In an effort to improve border security and reduce costs, the U.S. and Canada are working on creating a common approach to screening cargo shipped from other countries. Fierce Homeland Security reported that the new procedures will reduce the number of shipments that have to be re-inspected as they cross the border between the U.S. and Canada. The current design of the plan dictates that Canadian customs officials would inspect cargo at Canadian ports as it comes from foreign countries other than the U.S.. This way, if the same cargo travels from Canada to the U.S., U.S. Customs and Border Protection does not have to inspect it again. The same process would hold in reverse for cargo traveling to the U.S. and then into Canada.
New inspection strategies created
A strategy for the plan was released on September 4. Included in the plan is an outline of each nation's security technology relating to examining cargo.
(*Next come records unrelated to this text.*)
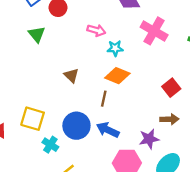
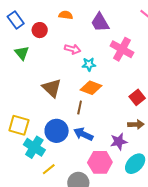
brown triangle: (71, 75) -> (52, 88), size x1.5
cyan cross: (50, 145) -> (34, 147), size x1.5

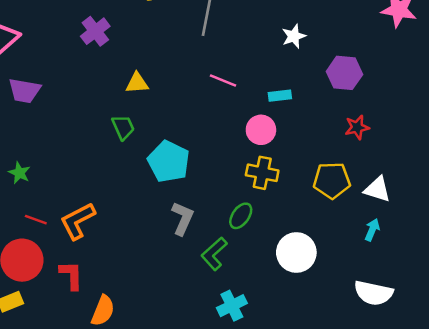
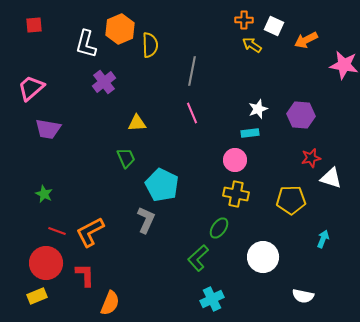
white star: (294, 36) -> (258, 109), moved
pink line: (223, 81) -> (192, 113), moved, turned 45
white triangle: (377, 189) -> (331, 178), moved
gray L-shape: (183, 218) -> (146, 220), moved
white semicircle: (373, 293) -> (303, 296), moved, size x0.7

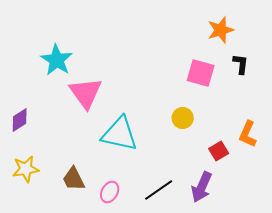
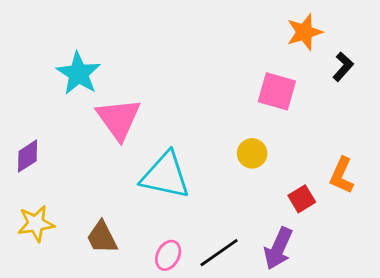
black L-shape: (241, 64) -> (343, 67), moved, turned 35
pink ellipse: (110, 192) -> (168, 255), moved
According to the news source, the agencies in charge of border security and examining cargo will share information to create a cohesive supply chain by developing similar inspection facilities and use common standards to examine, seal and track cargo as it travels between the two countries.
According to a statement made in the report, "the vision for the Integrated Cargo Security Strategy is that by jointly securing the perimeter, the Canada-U.S. trade corridor becomes the pre-eminent supply chain for the safe, secure, timely and economically prosperous movement of cargo in the world."
New cross agency training required
As a result of the new direction both countries are taking concerning cargo, new standards and joint training will need to be implemented. New and experienced border security agents will have to undergo retraining in updated inspection procedures. Because these changes impact the national security of not one, but two nations, it is crucial that agents update their skills on how to examine, seal and approve cargo before it is shipped across the border of either nation.